Trying to go back to sleep was like stuffing a genie back into the bottle. Time passed and I was happy to get periodic calls Doctor Yun’s staff who told me how things were going. I tried doing crossword puzzles but failed miserably at answering some of the easier clues. Even the overused what’s a Dutch cheese, “Edam”, seemed like a trick question.

At 1 p.m. I was summoned to the hospital to retrieve my girl. With the help of a friendly hospital orderly, she managed to hobble out of the temporary wheelchair at the curb and slide her pretty bottom into the passenger seat. I forgot to unfasten my seatbelt and nearly strangled myself trying to lean over and kiss her still beautiful face.

Assuming she was hungry after avoiding food for eighteen hours, I asked her what she’d like. “I want to have my nails done.”

In preparation for surgery, Jackie had been required to remove her nail polish so an oximeter could measure the oxygen saturation in her blood. Done with all that, it was now time to put the polish back on. As I’ve learned, much like a Starbuck’s, there’s always a nail emporium within shouting distance.

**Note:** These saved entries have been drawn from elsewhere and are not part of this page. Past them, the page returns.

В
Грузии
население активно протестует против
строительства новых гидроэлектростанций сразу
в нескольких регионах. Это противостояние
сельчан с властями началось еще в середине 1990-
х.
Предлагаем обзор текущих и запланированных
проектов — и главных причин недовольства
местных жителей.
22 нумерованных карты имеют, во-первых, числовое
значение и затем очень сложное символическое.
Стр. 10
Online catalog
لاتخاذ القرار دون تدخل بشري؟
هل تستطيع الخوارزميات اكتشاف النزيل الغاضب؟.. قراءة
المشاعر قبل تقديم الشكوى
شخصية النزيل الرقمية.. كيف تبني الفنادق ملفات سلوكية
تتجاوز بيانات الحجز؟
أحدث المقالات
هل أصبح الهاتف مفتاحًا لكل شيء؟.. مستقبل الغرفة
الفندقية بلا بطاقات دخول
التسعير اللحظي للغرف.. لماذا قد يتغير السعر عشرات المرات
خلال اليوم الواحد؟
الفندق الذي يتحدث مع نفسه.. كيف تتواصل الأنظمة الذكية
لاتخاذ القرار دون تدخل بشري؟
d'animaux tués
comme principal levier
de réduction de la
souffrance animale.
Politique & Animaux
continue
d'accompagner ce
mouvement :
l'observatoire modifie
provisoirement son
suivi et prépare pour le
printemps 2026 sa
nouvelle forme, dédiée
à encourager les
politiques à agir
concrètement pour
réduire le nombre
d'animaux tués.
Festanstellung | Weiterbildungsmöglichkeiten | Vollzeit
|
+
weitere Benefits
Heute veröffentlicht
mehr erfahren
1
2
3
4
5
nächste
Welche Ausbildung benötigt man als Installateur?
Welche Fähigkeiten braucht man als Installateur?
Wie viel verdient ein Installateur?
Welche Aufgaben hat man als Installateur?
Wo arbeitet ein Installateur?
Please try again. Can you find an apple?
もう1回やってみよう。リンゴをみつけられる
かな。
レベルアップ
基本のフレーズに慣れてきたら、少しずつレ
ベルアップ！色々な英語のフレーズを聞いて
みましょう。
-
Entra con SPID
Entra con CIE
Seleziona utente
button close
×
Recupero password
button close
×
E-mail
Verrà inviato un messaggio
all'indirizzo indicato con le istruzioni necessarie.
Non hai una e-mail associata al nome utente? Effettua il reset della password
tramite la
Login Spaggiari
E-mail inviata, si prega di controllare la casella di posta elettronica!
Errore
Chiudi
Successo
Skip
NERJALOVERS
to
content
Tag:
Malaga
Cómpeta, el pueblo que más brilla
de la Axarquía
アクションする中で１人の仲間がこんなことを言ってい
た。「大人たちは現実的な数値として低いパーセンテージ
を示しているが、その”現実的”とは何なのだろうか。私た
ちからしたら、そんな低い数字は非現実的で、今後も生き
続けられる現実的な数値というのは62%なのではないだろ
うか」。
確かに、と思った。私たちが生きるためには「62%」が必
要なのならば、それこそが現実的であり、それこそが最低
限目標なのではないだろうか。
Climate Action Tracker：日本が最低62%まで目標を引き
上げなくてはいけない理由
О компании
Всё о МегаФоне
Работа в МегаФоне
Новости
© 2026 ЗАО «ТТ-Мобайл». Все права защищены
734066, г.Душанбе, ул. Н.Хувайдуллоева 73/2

My suggestion that she wait a day fell on deaf ears. “Sweetheart, they just removed a chunk of bone from your hip and replaced it with something that makes you a bionic woman. There will be discomfort that needs careful tending to.”

“My discomfort is in my nails. They feel naked. They are thin. They are vulnerable. They need attention. Food, rest and pain can be dealt with after my nail emergency.”

She found a nail shop around the corner from the hotel. Fortunately for the owner, they had an open slot. We drove a thousand feet. Jackie emerged from the car, embraced her walker and rolled into the shop. They coddled her, did her fingers and her toes, became the best of friends, and gave her a discount for daring to do this just seven hours after major surgery.

The end of the nail emergency brought a precious smile to her face. 

She didn’t say “Why am I doing this”….for a whole day.